Still, the students' enthousiasm and perceived increase in skill, as well as the pandemic leading most teaching to be online, led dr. Stein to provide exercises only through the new platform, rather than using a mix of old and new methods, as had been initially planned.
As the platform was not designed to provide students with objective marks, the exam will take place via other means.
Medieval Palaeography has received interest from other lecturers, some of whom are keen on using it in their courses. While we are looking at supporting shared editorial responsibilities for the documents on the platform, we are also working on similar projects based around other types of documents.
The Medieval Palaeography platform is the result of a collaboration of dr. Robert Stein (Institute for History), Ferdinand Harmsen at ECOLe (Faculty of Humanities), Marcel Villerius (Strategic Communication and Marketing), Laurents Sesink and me, Ben (Centre for Digital Scholarship). This collaboration has been great in other projects too.
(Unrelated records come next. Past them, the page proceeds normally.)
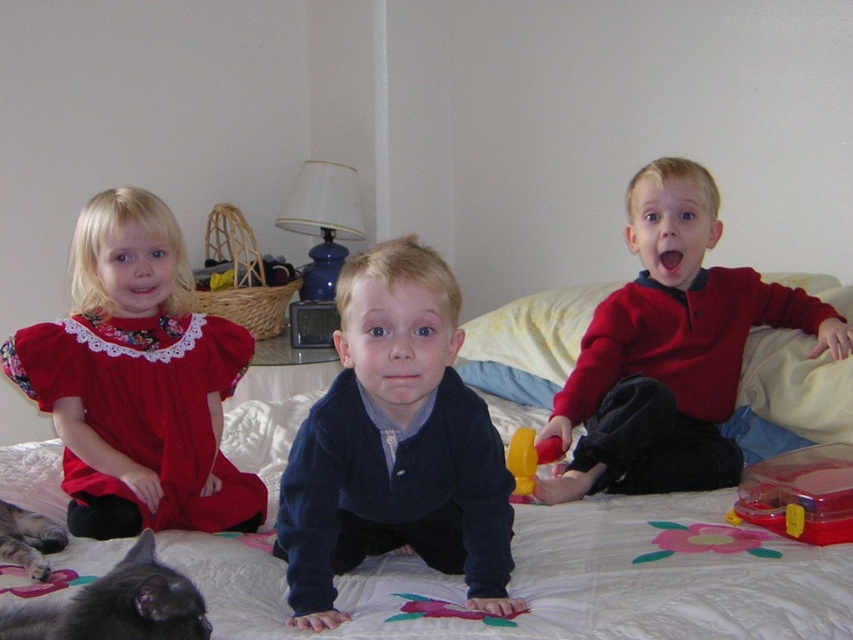 Question: Does navy blue sweater at center come in front of matte red dress at left?

Choices:
 (A) no
 (B) yes

Answer: (B)

Question: Where is matte red dress at left located in relation to translucent plastic container at lower right in the image?

Choices:
 (A) below
 (B) above

Answer: (B)

Question: Which object is positioned closest to the matte red dress at left?

Choices:
 (A) navy blue sweater at center
 (B) red matte sweater at center

Answer: (A)

Question: Which object is positioned farthest from the matte red dress at left?

Choices:
 (A) red matte sweater at center
 (B) navy blue sweater at center
 (C) translucent plastic container at lower right

Answer: (C)

Question: Is white quilted bed at center thinner than translucent plastic container at lower right?

Choices:
 (A) yes
 (B) no

Answer: (B)

Question: Among these objects, which one is farthest from the camera?

Choices:
 (A) white quilted bed at center
 (B) red matte sweater at center
 (C) navy blue sweater at center

Answer: (B) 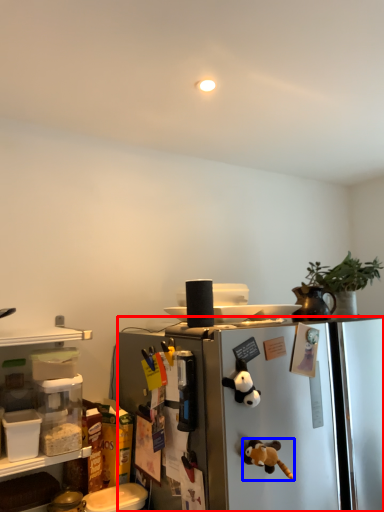 Question: Which object is further to the camera taking this photo, refrigerator (highlighted by a red box) or toy (highlighted by a blue box)?

Choices:
 (A) refrigerator
 (B) toy

Answer: (B) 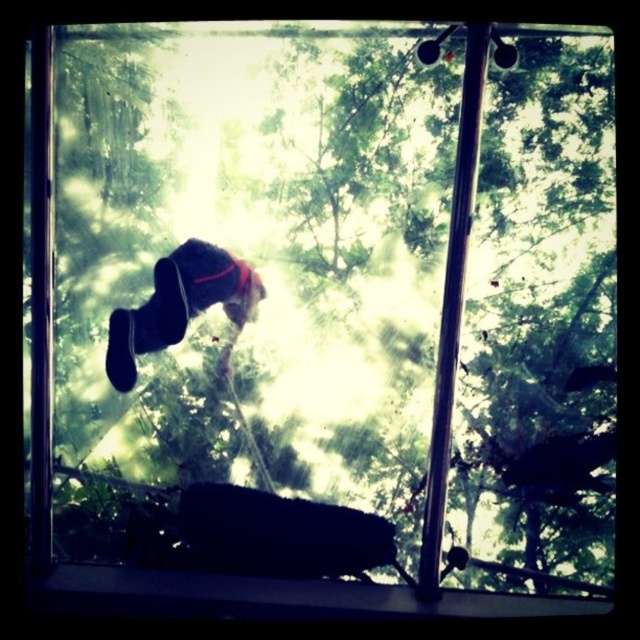 Does black plastic window sill at lower center have a smaller size compared to black suede shoes at center?

Actually, black plastic window sill at lower center might be larger than black suede shoes at center.

Looking at this image, who is shorter, black plastic window sill at lower center or black suede shoes at center?

black plastic window sill at lower center is shorter.

Which is in front, point (128, 589) or point (134, 317)?

Positioned in front is point (128, 589).

You are a GUI agent. You are given a task and a screenshot of the screen. Output one action in this format:
    pyautogui.click(x=<x>, y=<y>)
    Task: Click on the black plastic window sill at lower center
    
    Given the screenshot: What is the action you would take?
    pyautogui.click(x=269, y=596)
The algorithms that compare students' transcriptions to a reference are already being implemented in Mouse and Manuscript, a very similar web platform for lessons on codicology and palaeography of Arabic and Coptic. Both Mouse and Manuscript and Medieval Palaeography were inspired by the Global Abnormal Hieratic Portal, a proof of concept for the use of digitised annotated papyri in class, and by Digital Manuscripts in the Classroom, a proof of concept aimed at teaching manuscript production and codicology using digitised Western medieval manuscripts.
All of these pilot projects and proofs of concept aim to support sources or collections communities, i.e. communities of practice interested in specific sources or special collections. As part of the Centre for Digital Scholarship's mission is to support the use of digital data, we are glad we could help with finding or creating platforms and tools for these communities.
Now that many of the UBL's Digital Collections are available via IIIF, creating platforms like these has become easier, because IIIF greatly reduces the dependency on the UBL as active provider of images.
This allows me to collaborate with other people, for example with folks at the Faculty of Law, as well as continue to advise and provide training on working with data. I will publish more on these existing and new collaborations in 2021.
Happy holidays from all of us at the Centre for Digital Scholarship!